Use the Knows Locations list to quickly choose the destination. The ship will automatically sail there, but you're still vulnerable to attacks of pirates and other events like that.
The speed of your ship is determined by the depth of the water - the deeper, the faster - as well as by crew and ship upgrades - more info in the chapter on traveling by ship.
Bigger locations are divided into districts (port, trade, royal palace) - choosing such locations takes you to local maps. You can freely travel between the districts, which usually takes a few hours game time. You can also trade - mostly ship stuff.
You can come across random encounters while moving between the districts - this usually happens at night. There are a few possible encounters - we have listed a few examples below:
- Road is blocked, e.g. by workers - this slows your party down and speeds up time by a few hours.
- Encounter with bandits - you are moved to a location map where your party must face enemies.
Citizens in need - you can come across an encounter where, e.g. a little girl has been attacked by monsters. This triggers a scripted interaction - you have to decide if you want to help the girl or you want to let the monsters eat her. The first choice moves you to a location map.
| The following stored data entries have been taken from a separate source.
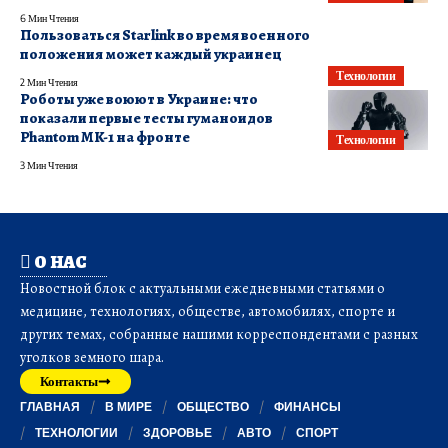
6 Мин Чтения
Пользоваться Starlink во время военного
положения может каждый украинец
Технологии
2 Мин Чтения
Роботы уже воюют в Украине: что
показали первые тесты гуманоидов
Phantom MK-1 на фронте
Технологии
3 Мин Чтения
О НАС
Новостной блок с актуальными ежедневными статьями о
медицине, технологиях, обществе, автомобилях, спорте и
других темах, собранные нашими корреспондентами с разных
уголков земного шара.
Контакты
ГЛАВНАЯ
В МИРЕ
ОБЩЕСТВО
ФИНАНСЫ
ТЕХНОЛОГИИ
ЗДОРОВЬЕ
АВТО
СПОРТ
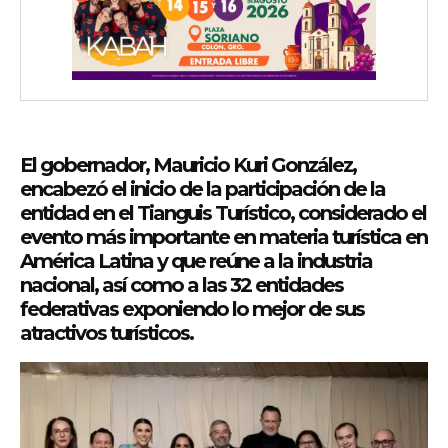
El gobernador, Mauricio Kuri González,
encabezó el inicio de la participación de la
entidad en el Tianguis Turístico, considerado el
evento más importante en materia turística en
América Latina y que reúne a la industria
nacional, así como a las 32 entidades
federativas exponiendo lo mejor de sus
atractivos turísticos.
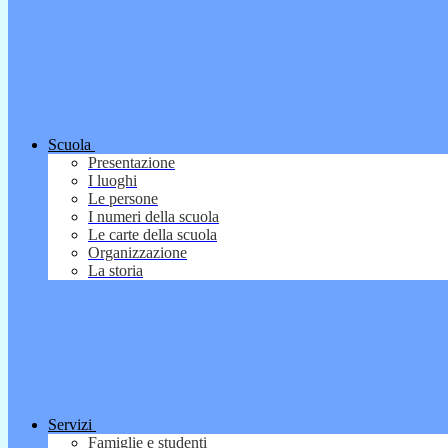
Scuola
Presentazione
I luoghi
Le persone
I numeri della scuola
Le carte della scuola
Organizzazione
La storia
Servizi
Famiglie e studenti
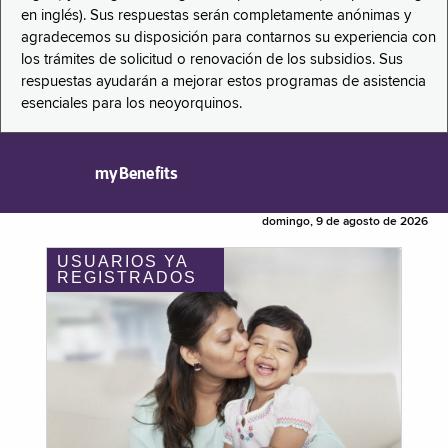
en inglés). Sus respuestas serán completamente anónimas y
agradecemos su disposición para contarnos su experiencia con
los trámites de solicitud o renovación de los subsidios. Sus
respuestas ayudarán a mejorar estos programas de asistencia
esenciales para los neoyorquinos.
myBenefits
domingo, 9 de agosto de 2026
USUARIOS YA
REGISTRADOS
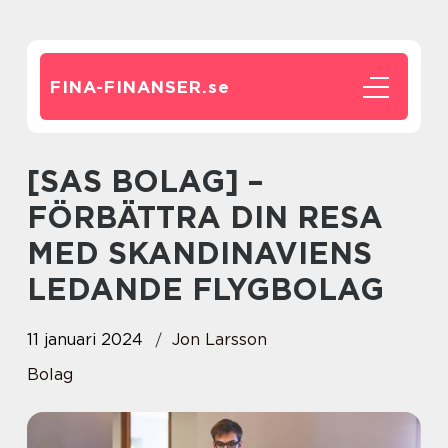
FINA-FINANSER.
se
[SAS BOLAG] –
FÖRBÄTTRA DIN RESA
MED SKANDINAVIENS
LEDANDE FLYGBOLAG
11 januari 2024
Jon Larsson
Bolag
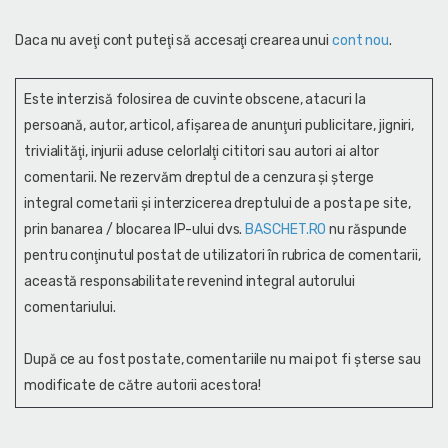
Daca nu aveţi cont puteţi să accesaţi crearea unui
cont nou
.
Este interzisă folosirea de cuvinte obscene, atacuri la
persoană, autor, articol, afişarea de anunţuri publicitare, jigniri,
trivialităţi, injurii aduse celorlalţi cititori sau autori ai altor
comentarii. Ne rezervăm dreptul de a cenzura și şterge
integral cometarii și interzicerea dreptului de a posta pe site,
prin banarea / blocarea IP-ului dvs.
BASCHET.RO
nu răspunde
pentru conţinutul postat de utilizatori în rubrica de comentarii,
această responsabilitate revenind integral autorului
comentariului.
După ce au fost postate, comentariile nu mai pot fi șterse sau
modificate de către autorii acestora!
This is the most engaging game mode. Here you control the entire team, complete quests and fight. Each local map has at least one entrance to another place - dungeons, caves or just buildings - and back to the world map (these are marked with a compass icon and are usually located at the edges of the location).
On local maps you can:
- Talk with characters - other modes also feature conversations, but most of them happen here. You can basically speak to anyone - not all characters have full dialogues, of course.
- Taking and completing missions - related to the point above. Many conversations will end with giving you quests, which are also completed on local maps.
- Searching for items - these maps contain a great number of interesting items. They're scattered all over the place - chests, barrels and other containers. If at least one of the characters from your team has high perception, you'll spot many treasures - discovered elements are highlighted with blue. Things work similarly with traps, but the color is red.
- Pupils - animals can be found in different places. You can use "Tab" to reinforce your efforts. They're not readily visible, and the key shows their names. They provide different bonuses to stats. More info in the FAQ section "How to obtain your own pet?".
- Combat - this is one of the main activities on these maps. You can give your team different orders, use abilities and create complex strategies - find out more in the chapter dedicated to combat.